An advisor to Morocco's King Mohammed VI has told union leaders that the monarch plans a range of reforms following uprisings that have rocked the Arab world, a union activist said on Wednesday.
Mohammed Moatassim held an informal meeting with five union representatives at his home in Rabat on Sunday, media reported.
One of those present, Democratic Federation of Labour secretary general Abderrahmane Azzouzi, told AFP the advisor "announced to us that the king has decided to start political, economic and social reforms." He also "specified that Morocco cannot remain indifferent to what is happening around it," Azzouzi said.
"Mr Moatassim told us that it is not because there is no fire here that we must not react," he said, referring to popular uprisings under way in Arab countries, with ones in Tunisia and Egypt toppling their leaders.
The meeting took place a week after thousands of people rallied on February 20 to demand political reform and limits on the powers of the king, who took the throne in 1999.
Though largely peaceful, the protest was followed by unrest that left six people dead.
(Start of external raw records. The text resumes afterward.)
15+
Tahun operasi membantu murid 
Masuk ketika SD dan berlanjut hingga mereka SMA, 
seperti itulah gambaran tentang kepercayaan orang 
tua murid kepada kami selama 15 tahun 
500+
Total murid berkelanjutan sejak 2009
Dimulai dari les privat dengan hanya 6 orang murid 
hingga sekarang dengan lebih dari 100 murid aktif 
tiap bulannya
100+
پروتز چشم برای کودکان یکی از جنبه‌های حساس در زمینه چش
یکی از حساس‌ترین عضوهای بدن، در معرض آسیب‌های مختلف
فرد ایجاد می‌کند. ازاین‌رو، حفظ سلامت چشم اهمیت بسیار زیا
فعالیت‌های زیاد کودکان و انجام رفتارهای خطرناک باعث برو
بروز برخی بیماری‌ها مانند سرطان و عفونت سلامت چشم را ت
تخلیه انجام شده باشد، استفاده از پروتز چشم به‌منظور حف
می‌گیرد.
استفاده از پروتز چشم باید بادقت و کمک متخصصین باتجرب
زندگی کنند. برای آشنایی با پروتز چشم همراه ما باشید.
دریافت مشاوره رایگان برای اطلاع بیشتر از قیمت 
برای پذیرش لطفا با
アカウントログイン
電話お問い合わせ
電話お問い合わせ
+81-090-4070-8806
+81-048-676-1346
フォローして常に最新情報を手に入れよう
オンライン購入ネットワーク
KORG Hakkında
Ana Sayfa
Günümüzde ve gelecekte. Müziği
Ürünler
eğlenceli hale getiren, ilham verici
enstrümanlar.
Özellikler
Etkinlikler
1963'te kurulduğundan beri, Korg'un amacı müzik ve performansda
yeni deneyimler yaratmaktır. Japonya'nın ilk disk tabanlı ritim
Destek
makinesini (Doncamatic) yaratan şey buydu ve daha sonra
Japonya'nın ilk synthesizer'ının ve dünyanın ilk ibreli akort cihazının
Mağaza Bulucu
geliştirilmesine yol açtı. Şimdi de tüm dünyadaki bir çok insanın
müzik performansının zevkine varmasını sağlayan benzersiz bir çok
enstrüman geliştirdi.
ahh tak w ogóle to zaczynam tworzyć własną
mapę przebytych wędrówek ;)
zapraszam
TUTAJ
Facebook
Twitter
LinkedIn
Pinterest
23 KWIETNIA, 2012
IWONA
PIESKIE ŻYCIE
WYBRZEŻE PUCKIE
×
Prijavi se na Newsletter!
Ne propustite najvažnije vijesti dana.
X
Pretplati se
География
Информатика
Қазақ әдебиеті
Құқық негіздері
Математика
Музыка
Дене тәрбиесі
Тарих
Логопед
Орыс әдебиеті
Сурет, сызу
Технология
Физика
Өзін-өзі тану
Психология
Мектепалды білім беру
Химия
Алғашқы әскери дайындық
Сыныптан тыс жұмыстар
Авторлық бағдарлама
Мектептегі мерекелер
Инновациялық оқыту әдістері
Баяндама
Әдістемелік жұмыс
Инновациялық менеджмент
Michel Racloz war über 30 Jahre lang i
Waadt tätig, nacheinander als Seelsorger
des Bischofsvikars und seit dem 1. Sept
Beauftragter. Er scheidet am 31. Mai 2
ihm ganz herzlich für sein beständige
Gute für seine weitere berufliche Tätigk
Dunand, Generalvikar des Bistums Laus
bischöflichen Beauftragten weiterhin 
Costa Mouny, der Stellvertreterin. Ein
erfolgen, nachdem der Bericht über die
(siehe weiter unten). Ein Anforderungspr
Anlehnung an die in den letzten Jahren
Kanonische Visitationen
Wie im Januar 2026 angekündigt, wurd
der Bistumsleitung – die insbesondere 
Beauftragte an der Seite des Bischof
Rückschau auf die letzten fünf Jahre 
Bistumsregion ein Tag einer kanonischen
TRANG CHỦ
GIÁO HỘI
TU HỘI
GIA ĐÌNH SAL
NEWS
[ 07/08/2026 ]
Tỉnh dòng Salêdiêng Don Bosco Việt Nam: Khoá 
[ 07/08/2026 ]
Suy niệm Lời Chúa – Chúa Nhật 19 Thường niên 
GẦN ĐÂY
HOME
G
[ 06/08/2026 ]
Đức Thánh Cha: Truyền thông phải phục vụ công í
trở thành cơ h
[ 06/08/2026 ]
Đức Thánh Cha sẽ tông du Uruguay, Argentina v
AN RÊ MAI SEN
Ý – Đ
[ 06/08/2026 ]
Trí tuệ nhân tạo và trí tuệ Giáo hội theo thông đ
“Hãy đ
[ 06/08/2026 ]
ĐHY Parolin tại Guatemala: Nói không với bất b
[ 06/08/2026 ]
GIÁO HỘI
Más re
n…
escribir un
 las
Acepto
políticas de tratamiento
Five died in a bank that was set alight and another from injuries caused during "acts of vandalism", according to the official MAP news agency.
After the demonstrations, the government declared that it had "got the message" and would speed up reforms.
On February 26 almost 1,000 people rallied amid a heavy police presence in the country's biggest city Casablanca, to demand political reforms and a new constitution, a witness told AFP.